### Exercise prompt:
Your answer must be the full listing, reproduced exactly, minus any pictures.

### Records shown:

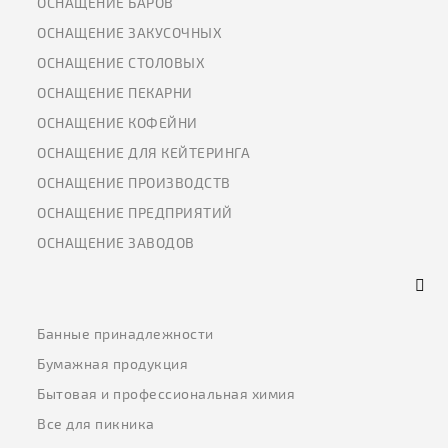
ОСНАЩЕНИЕ БАРОВ
ОСНАЩЕНИЕ ЗАКУСОЧНЫХ
ОСНАЩЕНИЕ СТОЛОВЫХ
ОСНАЩЕНИЕ ПЕКАРНИ
ОСНАЩЕНИЕ КОФЕЙНИ
ОСНАЩЕНИЕ ДЛЯ КЕЙТЕРИНГА
ОСНАЩЕНИЕ ПРОИЗВОДСТВ
ОСНАЩЕНИЕ ПРЕДПРИЯТИЙ
ОСНАЩЕНИЕ ЗАВОДОВ
Банные принадлежности
Бумажная продукция
Бытовая и профессиональная химия
Все для пикника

### Response below:
ОСНАЩЕНИЕ БАРОВ
ОСНАЩЕНИЕ ЗАКУСОЧНЫХ
ОСНАЩЕНИЕ СТОЛОВЫХ
ОСНАЩЕНИЕ ПЕКАРНИ
ОСНАЩЕНИЕ КОФЕЙНИ
ОСНАЩЕНИЕ ДЛЯ КЕЙТЕРИНГА
ОСНАЩЕНИЕ ПРОИЗВОДСТВ
ОСНАЩЕНИЕ ПРЕДПРИЯТИЙ
ОСНАЩЕНИЕ ЗАВОДОВ
Банные принадлежности
Бумажная продукция
Бытовая и профессиональная химия
Все для пикника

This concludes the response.